While you’re stuck at home during self-distancing, washing your hands and eating all your snacks, you might as well also add something to your beauty routine you’ve been meaning to try. Retinol for beginners might sound a little scary because you’re not sure how your skin will react. Will you get red? Flake? Have to try a few different options? Since you’re home anyway, now might just be the time to try.
You’ve probably heard a ton about retinoids, the umbrella name for all vitamin-A derivatives like retinol. Generally speaking, retinoids are stronger, often prescription-strength and retinol is over-the-counter and can take a little longer to work. That doesn’t mean one is better than the other. In fact, if you’re a newbie, it’s a good idea to start with a lower strength and build up as you go.
What can retinoids do for your skin? Well, almost everything. Retinols work by speeding up cell turnover through chemical exfoliation or put simply, sloughing away dead skin cells. This can lead to reduced acne, fewer fine lines and wrinkles and a more even skin tone. Retinoids work by enhancing collagen production, smoothing out the skin reducing hyperpigmentation. Did we say magic? Magic. But there are a few things all newbies should keep in mind before getting into a retinol journey.
Start with something gentle
One of the biggest mistakes people make is using a product too strong, too often. Start slow using a pea-sized amount every other night or every third night. Look for OTC retinols that also contain skin-calming ingredients, such as peptides and hyaluronic acid.
If your skin is super sensitive, try an alternative
Have ultra-dry or really sensitive skin? Give a retinol alternative a shot. Many find them just as effective thanks to innovative ingredients and plant-based technology. Bakuchiol is one of the most popular ingredients, derived from the seeds and leaves of psoralea corylifolia, better known as the babchi plant.

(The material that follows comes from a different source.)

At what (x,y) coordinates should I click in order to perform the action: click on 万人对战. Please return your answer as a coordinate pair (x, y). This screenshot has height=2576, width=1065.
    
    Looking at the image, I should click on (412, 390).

Remember not to mix it with these ingredients
While you’re on your retinol journey, there are a few skincare products not to use at the same time or you’ll risk skin irritation and even lower the retinol’s effectiveness. Some of those include acne medicines like salicylic acid benzoyl peroxide, and alpha and beta hydroxy acids.

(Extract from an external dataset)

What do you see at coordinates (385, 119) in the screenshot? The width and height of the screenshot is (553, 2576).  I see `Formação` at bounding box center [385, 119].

You might flake, but it’ll be worth it
Even if you’re really careful, your skin might flake a bit. You’ve heard about the “retinol scaries.” As long as it doesn’t burn and it’s not too intense, the flakes should subside in 2-3 weeks. Make sure you’re moisturizing (and using an SPF as always) and reducing the frequency if it’s too intense. Trust us—it’s worth the gorgeous skin underneath.